Mississippi has enacted a controversial law that limits classroom lessons on race that opponents warn will whitewash America’s history with racism. Many also view the passage of the law in the wider context of a national Republican strategy to flip the U.S. House and Senate to GOP control.
ABC News reports that Gov. Tate Reeves signed the bill, "Critical Race Theory: Prohibit," Monday (March 14) that bans the teaching of Critical Race Theory (CRT), a college-level academic framework to analyze systemic racism but rarely taught in K-12 classrooms.
Black Mississippi lawmakers showed their opposition to the measure by walking out of the state Senate when it came up for a vote.

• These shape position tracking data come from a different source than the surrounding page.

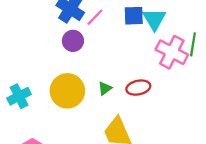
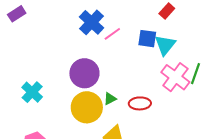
purple circle: (73, 41) -> (84, 73), moved, size x1.5
yellow circle: (67, 91) -> (87, 107), moved
cyan cross: (19, 96) -> (32, 92), turned -30

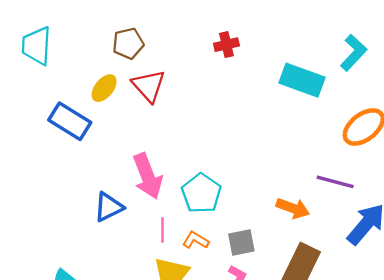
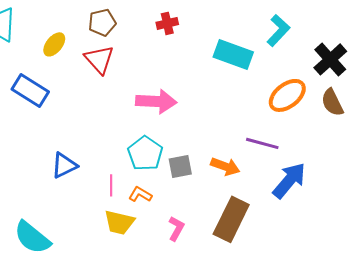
brown pentagon: (128, 43) -> (102, 22), moved
yellow ellipse: (104, 88) -> (54, 44), moved
pink arrow: (148, 176) -> (156, 101), moved, turned -66
gray square: (241, 243) -> (180, 166), moved

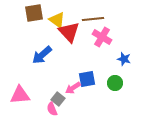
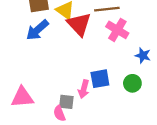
blue arrow: (42, 55) -> (37, 30), moved
pink arrow: (73, 88) -> (84, 89), turned -42
gray square: (58, 99) -> (66, 102), turned -32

The new law names CRT in its title but not elsewhere in the legislation, according to ABC. In what opponents view as a misinformation campaign against CRT, the legislation actually bans public education institutions from teaching "that any sex, race, ethnicity, religion or national origin is inherently superior or inferior; or that individuals should be adversely treated on the basis of their sex, race, ethnicity, religion or national origin."
Developed in the 1970s and 80s by the former Harvard Law professor Derrick Bell, CRT examines how racism is embedded in institutions to protect white dominance, according to The New York Times. It challenges the idea that racism exists only at the individual level. Rather, racism is systemic, across the nation’s education, criminal justice and other systems.
"Systematic racism should not be taught to our children," ABC quoted the bill's sponsor, Republican state Sen. Michael McLendon, during debate on the bill.
Gov. Reeves said Monday in a video that CRT makes some (white) students feel guilty about their race and other students (Black) feel victimized, according to the news outlet. Reeves called CRT a progressive ideal that is against "the principles of America's founding."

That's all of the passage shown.